* _RECORD SET_
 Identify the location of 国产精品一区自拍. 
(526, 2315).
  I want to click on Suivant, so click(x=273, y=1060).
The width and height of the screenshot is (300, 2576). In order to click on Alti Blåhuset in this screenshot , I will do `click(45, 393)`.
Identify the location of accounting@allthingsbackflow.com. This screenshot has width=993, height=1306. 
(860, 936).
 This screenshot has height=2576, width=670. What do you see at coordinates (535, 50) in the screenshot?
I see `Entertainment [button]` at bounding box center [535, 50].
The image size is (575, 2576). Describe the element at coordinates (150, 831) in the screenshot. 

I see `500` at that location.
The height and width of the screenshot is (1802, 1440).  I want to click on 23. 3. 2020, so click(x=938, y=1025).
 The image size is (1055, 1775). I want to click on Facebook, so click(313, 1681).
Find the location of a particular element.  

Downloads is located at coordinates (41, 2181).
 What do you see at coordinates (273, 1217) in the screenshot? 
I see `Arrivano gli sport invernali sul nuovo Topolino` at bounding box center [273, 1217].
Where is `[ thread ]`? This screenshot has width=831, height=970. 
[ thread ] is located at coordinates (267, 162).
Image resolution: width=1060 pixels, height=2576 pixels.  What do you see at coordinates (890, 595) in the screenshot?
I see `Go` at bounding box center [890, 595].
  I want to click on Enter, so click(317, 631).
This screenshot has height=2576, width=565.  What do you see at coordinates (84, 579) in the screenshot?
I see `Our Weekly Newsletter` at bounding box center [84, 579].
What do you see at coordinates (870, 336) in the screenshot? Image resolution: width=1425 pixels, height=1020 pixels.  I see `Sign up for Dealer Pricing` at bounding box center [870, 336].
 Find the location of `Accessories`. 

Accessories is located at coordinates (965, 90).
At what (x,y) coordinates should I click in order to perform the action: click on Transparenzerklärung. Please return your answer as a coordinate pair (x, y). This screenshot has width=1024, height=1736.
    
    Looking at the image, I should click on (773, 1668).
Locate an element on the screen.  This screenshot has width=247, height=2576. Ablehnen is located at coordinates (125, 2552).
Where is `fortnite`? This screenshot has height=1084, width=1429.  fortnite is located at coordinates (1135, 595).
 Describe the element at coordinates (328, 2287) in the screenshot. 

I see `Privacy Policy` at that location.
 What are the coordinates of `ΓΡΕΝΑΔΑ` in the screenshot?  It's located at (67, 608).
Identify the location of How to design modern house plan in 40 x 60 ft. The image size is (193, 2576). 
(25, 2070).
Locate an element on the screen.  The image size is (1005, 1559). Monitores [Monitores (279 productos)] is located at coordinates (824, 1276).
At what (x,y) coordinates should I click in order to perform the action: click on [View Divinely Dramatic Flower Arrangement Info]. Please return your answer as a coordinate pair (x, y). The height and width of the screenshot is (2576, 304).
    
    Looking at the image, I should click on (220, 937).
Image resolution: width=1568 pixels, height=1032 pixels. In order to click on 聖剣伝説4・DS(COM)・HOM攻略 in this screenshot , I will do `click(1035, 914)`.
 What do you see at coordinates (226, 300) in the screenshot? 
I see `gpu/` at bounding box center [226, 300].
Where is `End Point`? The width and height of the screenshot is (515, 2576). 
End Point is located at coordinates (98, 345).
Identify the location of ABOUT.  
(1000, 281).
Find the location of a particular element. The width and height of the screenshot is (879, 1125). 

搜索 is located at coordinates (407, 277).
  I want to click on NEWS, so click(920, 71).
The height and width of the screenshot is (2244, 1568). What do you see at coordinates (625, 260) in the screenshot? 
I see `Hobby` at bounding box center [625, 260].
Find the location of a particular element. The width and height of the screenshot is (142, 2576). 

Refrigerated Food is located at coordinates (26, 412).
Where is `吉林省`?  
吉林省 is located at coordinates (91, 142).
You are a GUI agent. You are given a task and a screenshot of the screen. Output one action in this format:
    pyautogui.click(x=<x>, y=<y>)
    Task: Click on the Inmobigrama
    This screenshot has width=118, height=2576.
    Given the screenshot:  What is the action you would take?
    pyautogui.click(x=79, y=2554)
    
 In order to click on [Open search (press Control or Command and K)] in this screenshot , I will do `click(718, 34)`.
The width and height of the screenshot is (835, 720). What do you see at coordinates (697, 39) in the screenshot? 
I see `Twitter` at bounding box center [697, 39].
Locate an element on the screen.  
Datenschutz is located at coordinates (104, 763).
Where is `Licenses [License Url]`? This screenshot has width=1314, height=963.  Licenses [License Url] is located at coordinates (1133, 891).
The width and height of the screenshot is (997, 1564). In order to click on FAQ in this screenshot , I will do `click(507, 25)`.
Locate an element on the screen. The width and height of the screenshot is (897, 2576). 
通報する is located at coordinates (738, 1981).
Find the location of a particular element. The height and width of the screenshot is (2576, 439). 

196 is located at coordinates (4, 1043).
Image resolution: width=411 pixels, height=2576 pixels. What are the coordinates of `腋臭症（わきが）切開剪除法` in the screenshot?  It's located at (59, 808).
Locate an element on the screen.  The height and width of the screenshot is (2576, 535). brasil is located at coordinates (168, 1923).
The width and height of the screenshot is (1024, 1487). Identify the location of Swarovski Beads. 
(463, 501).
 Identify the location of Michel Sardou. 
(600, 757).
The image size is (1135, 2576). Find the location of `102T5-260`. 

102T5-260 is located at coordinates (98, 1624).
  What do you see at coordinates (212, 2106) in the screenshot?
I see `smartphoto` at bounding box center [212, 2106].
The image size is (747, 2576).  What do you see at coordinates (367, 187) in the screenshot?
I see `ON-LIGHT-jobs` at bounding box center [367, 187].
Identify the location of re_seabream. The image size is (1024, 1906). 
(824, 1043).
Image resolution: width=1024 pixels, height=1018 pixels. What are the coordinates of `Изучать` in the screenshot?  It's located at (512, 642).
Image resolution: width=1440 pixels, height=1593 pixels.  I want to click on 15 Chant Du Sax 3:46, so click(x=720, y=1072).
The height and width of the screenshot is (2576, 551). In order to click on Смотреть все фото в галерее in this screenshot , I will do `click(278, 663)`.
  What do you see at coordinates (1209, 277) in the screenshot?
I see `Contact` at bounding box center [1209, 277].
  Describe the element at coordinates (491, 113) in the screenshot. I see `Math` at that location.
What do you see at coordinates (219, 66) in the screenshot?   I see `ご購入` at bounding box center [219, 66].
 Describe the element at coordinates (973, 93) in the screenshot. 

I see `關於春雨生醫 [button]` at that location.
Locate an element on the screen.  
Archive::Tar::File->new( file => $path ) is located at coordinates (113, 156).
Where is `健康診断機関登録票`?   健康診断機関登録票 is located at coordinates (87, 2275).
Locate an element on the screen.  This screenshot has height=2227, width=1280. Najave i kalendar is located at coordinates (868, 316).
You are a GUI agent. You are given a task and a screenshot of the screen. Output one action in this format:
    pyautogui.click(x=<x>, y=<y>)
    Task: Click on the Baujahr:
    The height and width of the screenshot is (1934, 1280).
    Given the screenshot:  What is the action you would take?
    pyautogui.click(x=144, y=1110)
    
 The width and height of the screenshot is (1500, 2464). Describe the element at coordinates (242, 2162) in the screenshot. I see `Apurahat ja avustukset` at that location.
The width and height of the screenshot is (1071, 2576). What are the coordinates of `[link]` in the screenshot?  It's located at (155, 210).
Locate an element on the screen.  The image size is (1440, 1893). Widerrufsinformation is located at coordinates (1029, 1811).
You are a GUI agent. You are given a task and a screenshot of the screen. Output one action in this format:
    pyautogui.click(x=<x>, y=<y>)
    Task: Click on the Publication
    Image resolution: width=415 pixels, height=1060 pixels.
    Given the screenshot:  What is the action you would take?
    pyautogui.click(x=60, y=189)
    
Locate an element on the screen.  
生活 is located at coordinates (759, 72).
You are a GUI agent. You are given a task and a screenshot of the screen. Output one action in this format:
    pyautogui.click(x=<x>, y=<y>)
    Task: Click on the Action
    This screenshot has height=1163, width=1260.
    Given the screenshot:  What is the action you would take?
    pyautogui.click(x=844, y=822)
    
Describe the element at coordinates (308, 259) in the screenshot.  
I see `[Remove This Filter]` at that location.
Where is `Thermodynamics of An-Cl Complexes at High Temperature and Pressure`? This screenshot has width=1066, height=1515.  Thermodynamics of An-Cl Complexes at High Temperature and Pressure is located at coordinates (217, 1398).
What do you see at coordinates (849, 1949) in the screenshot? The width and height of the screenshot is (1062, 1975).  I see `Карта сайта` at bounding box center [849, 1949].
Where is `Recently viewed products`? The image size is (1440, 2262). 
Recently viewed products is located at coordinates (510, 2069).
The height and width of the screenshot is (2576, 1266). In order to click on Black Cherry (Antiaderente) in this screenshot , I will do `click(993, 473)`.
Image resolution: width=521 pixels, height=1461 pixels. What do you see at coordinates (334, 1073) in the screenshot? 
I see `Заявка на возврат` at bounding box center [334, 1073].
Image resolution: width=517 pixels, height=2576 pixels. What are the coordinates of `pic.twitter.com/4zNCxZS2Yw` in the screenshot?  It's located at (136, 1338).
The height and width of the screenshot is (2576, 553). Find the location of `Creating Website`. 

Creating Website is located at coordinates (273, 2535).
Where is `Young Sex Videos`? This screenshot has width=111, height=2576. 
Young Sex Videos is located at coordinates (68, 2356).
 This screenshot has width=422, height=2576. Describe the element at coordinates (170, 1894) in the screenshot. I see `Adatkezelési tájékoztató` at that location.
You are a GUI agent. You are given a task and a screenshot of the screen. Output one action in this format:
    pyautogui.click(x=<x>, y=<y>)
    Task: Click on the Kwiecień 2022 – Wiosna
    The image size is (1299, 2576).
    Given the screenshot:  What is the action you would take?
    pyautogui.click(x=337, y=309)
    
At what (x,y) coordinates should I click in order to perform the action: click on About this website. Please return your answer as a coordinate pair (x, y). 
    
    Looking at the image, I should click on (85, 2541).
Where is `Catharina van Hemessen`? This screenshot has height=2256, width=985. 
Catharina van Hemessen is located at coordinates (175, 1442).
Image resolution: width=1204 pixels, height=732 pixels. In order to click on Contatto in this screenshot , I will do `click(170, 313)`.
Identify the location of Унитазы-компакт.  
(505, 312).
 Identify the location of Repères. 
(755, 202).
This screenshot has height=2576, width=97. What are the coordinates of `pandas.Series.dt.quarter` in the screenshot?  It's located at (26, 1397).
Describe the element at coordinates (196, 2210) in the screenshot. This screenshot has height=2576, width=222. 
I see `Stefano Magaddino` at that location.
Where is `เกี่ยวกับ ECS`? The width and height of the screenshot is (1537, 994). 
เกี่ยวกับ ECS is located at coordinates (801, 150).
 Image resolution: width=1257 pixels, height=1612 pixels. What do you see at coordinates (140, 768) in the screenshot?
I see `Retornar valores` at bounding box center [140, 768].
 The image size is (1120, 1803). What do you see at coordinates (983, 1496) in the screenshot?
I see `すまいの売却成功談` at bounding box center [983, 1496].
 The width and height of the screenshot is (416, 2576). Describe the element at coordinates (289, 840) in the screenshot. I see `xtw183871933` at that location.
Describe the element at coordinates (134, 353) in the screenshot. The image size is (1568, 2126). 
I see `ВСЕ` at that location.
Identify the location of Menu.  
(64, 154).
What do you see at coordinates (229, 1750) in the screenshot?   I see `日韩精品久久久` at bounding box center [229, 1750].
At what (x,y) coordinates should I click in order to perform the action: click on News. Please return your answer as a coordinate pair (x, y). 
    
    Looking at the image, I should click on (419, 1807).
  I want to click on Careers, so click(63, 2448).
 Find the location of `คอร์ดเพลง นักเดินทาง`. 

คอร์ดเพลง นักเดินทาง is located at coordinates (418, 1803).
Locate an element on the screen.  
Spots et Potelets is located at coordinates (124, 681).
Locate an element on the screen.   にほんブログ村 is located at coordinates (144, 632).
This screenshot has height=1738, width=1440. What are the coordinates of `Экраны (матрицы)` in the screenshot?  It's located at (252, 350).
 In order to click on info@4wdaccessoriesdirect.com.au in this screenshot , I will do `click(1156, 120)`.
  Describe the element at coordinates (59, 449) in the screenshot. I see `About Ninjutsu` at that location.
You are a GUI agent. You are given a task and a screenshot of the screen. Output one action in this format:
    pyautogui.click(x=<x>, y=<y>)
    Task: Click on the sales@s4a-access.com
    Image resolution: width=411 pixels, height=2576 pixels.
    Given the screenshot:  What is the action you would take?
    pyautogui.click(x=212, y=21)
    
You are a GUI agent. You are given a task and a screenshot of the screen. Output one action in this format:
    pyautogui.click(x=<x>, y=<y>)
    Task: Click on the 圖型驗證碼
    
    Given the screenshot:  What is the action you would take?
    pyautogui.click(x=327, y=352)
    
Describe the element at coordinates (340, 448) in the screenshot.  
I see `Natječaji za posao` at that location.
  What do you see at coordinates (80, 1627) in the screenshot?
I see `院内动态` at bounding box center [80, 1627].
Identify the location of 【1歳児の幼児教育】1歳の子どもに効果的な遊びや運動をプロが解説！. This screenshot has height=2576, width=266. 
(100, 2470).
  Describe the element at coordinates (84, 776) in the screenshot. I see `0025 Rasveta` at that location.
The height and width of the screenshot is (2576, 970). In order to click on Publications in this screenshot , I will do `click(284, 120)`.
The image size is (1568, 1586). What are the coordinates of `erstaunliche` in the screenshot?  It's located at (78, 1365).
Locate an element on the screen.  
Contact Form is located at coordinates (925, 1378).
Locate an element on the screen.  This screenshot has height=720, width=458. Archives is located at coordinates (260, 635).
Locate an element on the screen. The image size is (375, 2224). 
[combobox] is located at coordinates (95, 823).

* _TO DO_
Among the records above, only the lines between the line holding "Identify the location of Menu." and the line holding "What do you see at coordinates (229, 1750)", inclusive, are to be output, exactly as written.

* _WRITTEN RESPONSE_
Identify the location of Menu.  
(64, 154).
What do you see at coordinates (229, 1750) in the screenshot?   I see `日韩精品久久久` at bounding box center [229, 1750].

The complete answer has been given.